- **WHAT TO DO**
Filter the entries below, keeping every line that has the word "Zaloguj".
:: MATERIAL FOR THE TASK ::
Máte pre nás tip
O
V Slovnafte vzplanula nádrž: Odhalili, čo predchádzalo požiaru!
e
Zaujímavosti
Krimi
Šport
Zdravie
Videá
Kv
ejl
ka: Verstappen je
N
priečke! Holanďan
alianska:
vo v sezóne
:::
:: MATERIAL FOR THE TASK ::
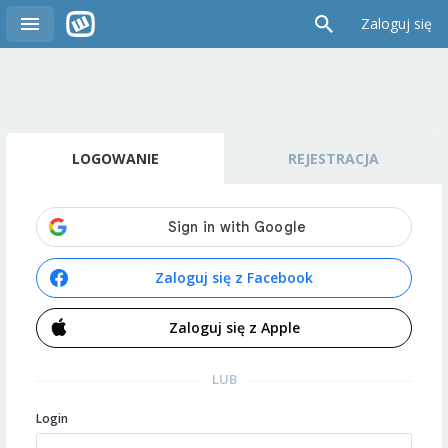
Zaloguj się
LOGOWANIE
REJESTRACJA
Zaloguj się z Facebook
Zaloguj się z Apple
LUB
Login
:::
:: MATERIAL FOR THE TASK ::
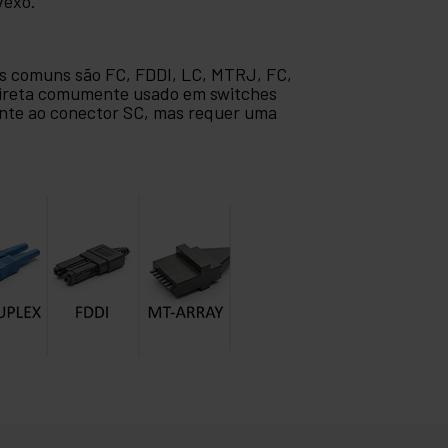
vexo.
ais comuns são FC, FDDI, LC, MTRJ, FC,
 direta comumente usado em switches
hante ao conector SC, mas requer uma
:::
- **EXERCISE RESULT**
Zaloguj się
Zaloguj się z Facebook
Zaloguj się z Apple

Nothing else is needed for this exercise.